Entscheidungsstichwort (Thema)
Sozialgerichtliches Verfahren. Rechtsanwaltsvergütung. beigeordneter Rechtsanwalt. Verfahrensgebühr. Vorschuss. Festsetzung in Höhe von 70% der Mittelgebühr
Orientierungssatz
Die Festsetzung eines aus der Staatskasse zu zahlenden Vorschusses auf die Verfahrensgebühr an einen im Rahmen der Prozesskostenhilfe beigeordneten Rechtsanwalt in Höhe von 70% der Mittelgebühr ist nicht zu beanstanden.
Tenor
Die Erinnerung wird zurückgewiesen.
Gründe
Die Erinnerung hat keinen Erfolg. Die Urkundsbeamtin hat den aus der Staatskasse zu zahlenden Vorschuss aus der Prozesskostenhilfe zutreffend festgesetzt. Vorliegend ist ein Vorschuss auf die Verfahrensgebühr nur in Höhe von 70 % der Mittelgebühr festzusetzen.
Der gemäß § 47 RVG festzusetzende Vorschuss ist auch in sozialgerichtlichen Verfahren zu gewähren, in denen Betragsrahmengebühren entstehen. Dabei ist zu berücksichtigen, dass nach § 47 RVG ein Vorschuss auf die „entstandenen Gebühren“ gefordert werden kann. Anders als bei den Auslagen, für die auch für „voraussichtlich entstehende(n)“ ein Vorschuss verlangt werden kann, kann es bei den Gebühren nach diesem Gesetzeswortlaut nur darauf ankommen, welche Tätigkeiten bislang zu vergüten sind. Diesbezüglich lässt sich weder dem Festsetzungsantrag noch der Erinnerung entnehmen, dass bereits Gebühren in Höhe der Mittelgebühr entstanden sind.
Unabhängig davon, ob im vorliegenden Verfahren bei der endgültigen Festsetzung eine Reduzierung der Gebühren wegen entstehender Synergieeffekte bei zeitgleichen Parallelverfahren in Betracht kommt, begegnet die Kürzung der Gebühren um 30 % keinen Bedenken. Auch insoweit sind die Kriterien des § 14 RVG zugrunde zu legen. Dabei ist zu berücksichtigen, dass zum Zeitpunkt der Beantragung eines Vorschusses in der Regel bei wertender Betrachtung noch von einem unterdurchschnittlichen Umfang der anwaltlichen Tätigkeit auszugehen ist. Insbesondere sind zu diesem Zeitpunkt regelmäßig noch keine Tätigkeiten vorgenommen worden, die sich auf die Vorbereitung eines Termins beziehen.

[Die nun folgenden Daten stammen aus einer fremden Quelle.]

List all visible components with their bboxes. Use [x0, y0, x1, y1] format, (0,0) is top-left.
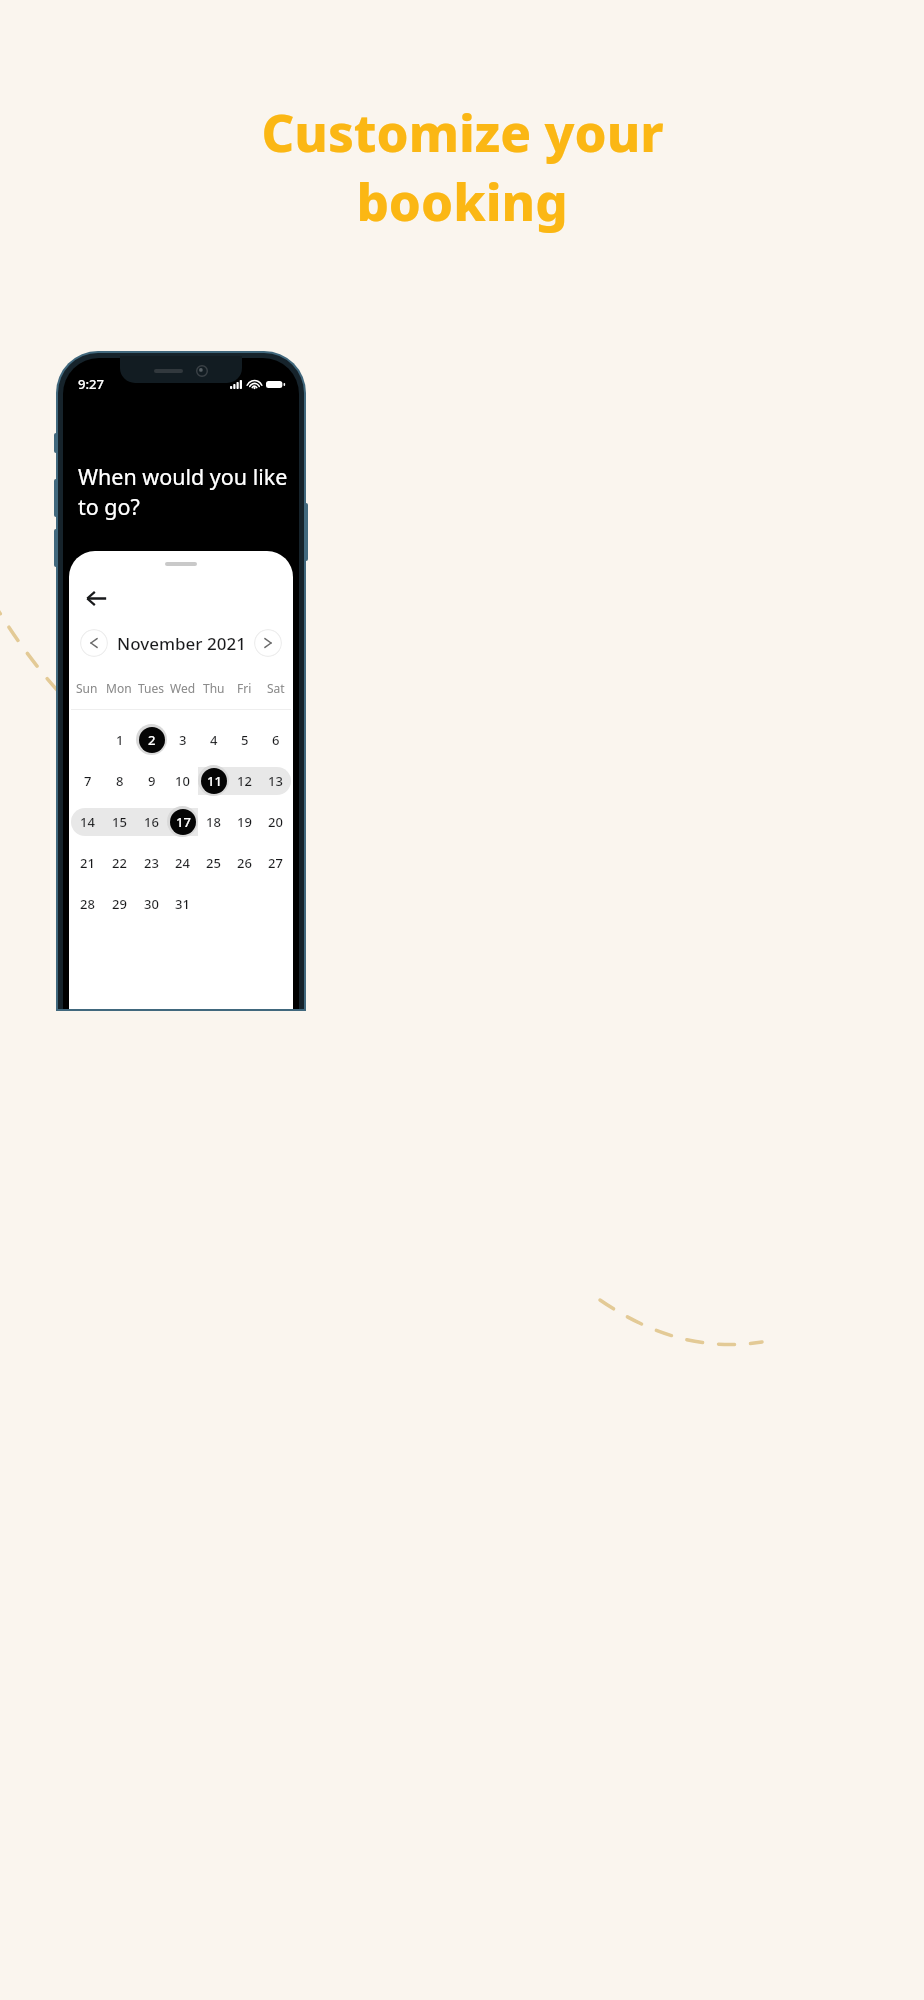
- staticText: 4: [210, 731, 218, 749]
- button[interactable]: 27: [260, 847, 291, 878]
- staticText: 8: [116, 772, 124, 790]
- staticText: 29: [112, 895, 127, 913]
- button[interactable]: 26: [229, 847, 260, 878]
- button[interactable]: 9: [136, 765, 167, 796]
- button[interactable]: 18: [198, 806, 229, 837]
- button[interactable]: 11: [198, 765, 229, 796]
- button[interactable]: 7: [72, 765, 103, 796]
- button[interactable]: 1: [104, 724, 135, 755]
- button[interactable]: 25: [198, 847, 229, 878]
- staticText: 28: [80, 895, 95, 913]
- button[interactable]: 17: [167, 806, 198, 837]
- staticText: Customize your: [261, 97, 664, 166]
- staticText: Mon: [106, 680, 132, 696]
- button[interactable]: 20: [260, 806, 291, 837]
- button[interactable]: 21: [72, 847, 103, 878]
- button[interactable]: 16: [136, 806, 167, 837]
- staticText: 23: [144, 854, 159, 872]
- staticText: 16: [144, 813, 159, 831]
- staticText: 22: [112, 854, 127, 872]
- staticText: Tues: [138, 680, 165, 696]
- staticText: 31: [175, 895, 190, 913]
- staticText: 9: [148, 772, 156, 790]
- button[interactable]: 4: [198, 724, 229, 755]
- staticText: 21: [80, 854, 95, 872]
- button[interactable]: 24: [167, 847, 198, 878]
- staticText: 25: [206, 854, 221, 872]
- button[interactable]: 13: [260, 765, 291, 796]
- staticText: Fri: [237, 680, 252, 696]
- staticText: 14: [80, 813, 95, 831]
- button[interactable]: 10: [167, 765, 198, 796]
- button[interactable]: Next month: [254, 629, 282, 657]
- button[interactable]: 15: [104, 806, 135, 837]
- staticText: 12: [237, 772, 252, 790]
- button[interactable]: 3: [167, 724, 198, 755]
- staticText: Sun: [76, 680, 98, 696]
- staticText: 19: [237, 813, 252, 831]
- staticText: 15: [112, 813, 127, 831]
- staticText: 27: [268, 854, 283, 872]
- staticText: When would you like to go?: [78, 462, 288, 521]
- staticText: Sat: [267, 680, 285, 696]
- button[interactable]: 5: [229, 724, 260, 755]
- staticText: 9:27: [78, 375, 104, 393]
- staticText: Wed: [170, 680, 196, 696]
- staticText: 30: [144, 895, 159, 913]
- staticText: 17: [176, 813, 191, 831]
- staticText: booking: [356, 166, 568, 235]
- button[interactable]: 19: [229, 806, 260, 837]
- button[interactable]: 14: [72, 806, 103, 837]
- staticText: 3: [179, 731, 187, 749]
- staticText: 11: [207, 772, 222, 790]
- button[interactable]: 23: [136, 847, 167, 878]
- button[interactable]: 22: [104, 847, 135, 878]
- button[interactable]: 28: [72, 888, 103, 919]
- staticText: 1: [116, 731, 124, 749]
- button[interactable]: 8: [104, 765, 135, 796]
- button[interactable]: 30: [136, 888, 167, 919]
- staticText: 26: [237, 854, 252, 872]
- staticText: 18: [206, 813, 221, 831]
- staticText: 20: [268, 813, 283, 831]
- staticText: November 2021: [117, 632, 246, 655]
- button[interactable]: 12: [229, 765, 260, 796]
- staticText: 10: [175, 772, 190, 790]
- button[interactable]: Back: [78, 580, 114, 616]
- button[interactable]: 31: [167, 888, 198, 919]
- staticText: Thu: [203, 680, 225, 696]
- staticText: 7: [84, 772, 92, 790]
- staticText: 5: [241, 731, 249, 749]
- staticText: 13: [268, 772, 283, 790]
- button[interactable]: 29: [104, 888, 135, 919]
- staticText: 6: [272, 731, 280, 749]
- button[interactable]: 2: [136, 724, 167, 755]
- staticText: 2: [148, 731, 156, 749]
- staticText: 24: [175, 854, 190, 872]
- button[interactable]: Previous month: [80, 629, 108, 657]
- button[interactable]: 6: [260, 724, 291, 755]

Zu einem sozialgerichtlichen Verfahren gehört nach der gesetzlichen Konzeption auch die Verhandlung der Sache in einem Termin, wie sich den Vorschriften über das Verfahren im ersten Rechtszug entnehmen lässt. Zwar wird die Wahrnehmung während des Termins (auch) über die Terminsgebühr abgegolten, die allerdings erst mit dem Aufruf der Sache entsteht. Mithin ist die anwaltliche Tätigkeit, die der Terminsvorbereitung dient, sei es in rechtlicher oder in tatsächlicher Hinsicht, noch von der Verfahrensgebühr umfasst, und gehört zum „durchschnittlichen“ Klageverfahren vor dem Sozialgericht.
Gründe, die vorliegend die Festsetzung eines höheren Vorschusses rechtfertigen, sind nicht dargelegt worden.
Dieser Beschluss ist unanfechtbar, §§ 56 Abs. 2, 33 Abs. 3 Satz 1 RVG.